{2-610.} 'Certain Points'

Finally, note must be taken of the first experiment in regulating socage, initiated by the government in 1769. Of limited scope, the measure had scarcely begun to be implemented at the end of the period under consideration.

Prior to 1750, the central government had made little attempt to influence relations between Transylvania's landowners and villeins. Between 1750 and 1770, its priorities were tax reform (including, tangentially, the settlement of Saxon problems) and consolidation of the country's defences by means of the frontier guard. A forceful reform of socage was already under way in Hungary when the government turned to address the issue in Transylvania. To be sure, one of the principal tasks of the regular county courts established in 1763 was to investigate and remedy the villeins' grievances, and it was possible to appeal against the judgment of these courts. However, only around 1767–68 did the issue gain serious consideration.

In 1767, the Gubernium, acting on the queen's orders, requested local governments to report on the practice of corvée. After some procrastination, the Gubernium gave in to the insistence of Bruckenthal (who, as provincial chancellor, was a member of the body) and proceeded in early 1768 to examine the reports. Bruckenthal instructed István Halmágyi, clerk to the Gubernium, to draft a plan for the regulation of socage, and he argued that if the Gubernium refused to submit it to the central government, the latter would take the matter into its own hands, as was done with respect to Hungary. The plan proposed that the area of fields, pastures, and woodlands making up a full, half, and quarter plot be calculated on the basis of the benefices enjoyed by villeins. It further proposed the abrogation of practices that not only appeared abusive (week-long corvée, demands for pigs and wine, special levies) but were also in clear contravention of the law.

{2-611.} In his memorandum on Transylvanian agriculture, András Hadik, the military commander and chairman of the Gubernium, had criticized the excessive levels of socage. Hadik maintained that this was the main reason for the backwardness of Transylvania's agriculture, and why villeins often left sowing to a late date. He also criticized the operation of the tithe: villeins were not allowed to bring in their crops until the tithe had been levied. However, implementation of the reform was left to his successor, General O'Donel, and to Bruckenthal. In 1769, the Hungarian and Székely landowner-councillors on the Gubernium made a pact with their Saxon counterparts: the latter would back the other two 'nations'' demand that the question of socage be referred to the diet, while the former would support the Saxons' efforts to defend their interests in the Királyföld against the Treasury. O'Donel and Bishop Bajtay managed to break up this coalition, for only four councillors persisted in demanding referral to the diet; but O'Donel failed to impose his view that socage be limited to two days a week with, and three days without draught oxen. Bruckenthal launched a decisive counter-attack, arguing in his petition to the sovereign that O'Donel's proposal required legal amendments that could only be enacted by the diet.
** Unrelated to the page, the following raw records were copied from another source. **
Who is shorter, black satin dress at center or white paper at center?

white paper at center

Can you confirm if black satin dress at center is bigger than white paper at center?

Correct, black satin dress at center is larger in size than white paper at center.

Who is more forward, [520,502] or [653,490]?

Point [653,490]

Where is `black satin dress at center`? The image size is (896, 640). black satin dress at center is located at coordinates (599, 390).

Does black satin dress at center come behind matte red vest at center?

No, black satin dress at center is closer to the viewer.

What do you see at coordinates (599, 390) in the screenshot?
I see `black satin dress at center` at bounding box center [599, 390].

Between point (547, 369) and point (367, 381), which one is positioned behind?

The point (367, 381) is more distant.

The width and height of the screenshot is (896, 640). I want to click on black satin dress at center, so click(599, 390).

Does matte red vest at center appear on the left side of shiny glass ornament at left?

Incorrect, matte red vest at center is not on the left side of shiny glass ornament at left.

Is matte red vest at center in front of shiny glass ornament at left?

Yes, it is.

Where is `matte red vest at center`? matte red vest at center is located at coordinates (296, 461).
It was therefore the Gubernium's view that prevailed in Transylvania's first attempt at regulating socage, enshrined, in fall 1769, in a decree entitled Bizonyos punctumok ('Certain Points').
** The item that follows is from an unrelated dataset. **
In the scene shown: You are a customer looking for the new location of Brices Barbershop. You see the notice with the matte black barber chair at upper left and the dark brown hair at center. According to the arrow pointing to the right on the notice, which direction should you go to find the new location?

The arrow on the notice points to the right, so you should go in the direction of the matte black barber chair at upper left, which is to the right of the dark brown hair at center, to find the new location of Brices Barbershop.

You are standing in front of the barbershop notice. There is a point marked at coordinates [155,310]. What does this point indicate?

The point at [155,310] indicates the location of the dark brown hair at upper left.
'Certain Points' was, in essence, little more than a confirmation of the laws passed in 1714 (as amended in 1742) and 1747. Regarding the villein's plots, it provided, instead of concrete regulation, only a general injunction that landowners should give their villeins and cotters 'convenient accommodation suited to their status' as well as arable land and hayfields 'in keeping with the particularities of the hinterland'. This fell short of the Hungarian socage reform, which required that villein's plots be allocated in accordance with size specifications and local environmental conditions. {2-612.} The decree did confirm the villagers' rights to commonly used woodlands (without thereby qualifying the landowner's legal title). With regard to corvée, the decree followed earlier guidelines: for villeins, a weekly maximum of four days' manual labour, or three days with draught oxen (unless this was done collectively, in which case the limit was four days); for cotters who had a plot in the hinterland, two days a week with or without draught oxen, and for those who did not, one day a week. Cotters' contracts that provided more favourable terms were to remain in force. If the landowner's farm was more than half a day's walk from villeins' home, the latter should perform the corvée in continuous stretches of no more than three weeks' duration, after which they must be given the same length of time to work on their own plots. The time spent going to and from work should be counted in the corvée. The villeins' obligation to pay tenths or ninths (to the extent that the latter remained customary) was maintained, as was their duty to make contributions to the landowners' kitchen.

Thus the 'Certain Points' decree brought little alteration in the land-entitlement and service obligations of villeins. What is more, it remained, for the most part, a dead letter. Over the next few decades, the circumstances of villeins and cotters would be governed by local factors, much as they had been between 1711 and 1770.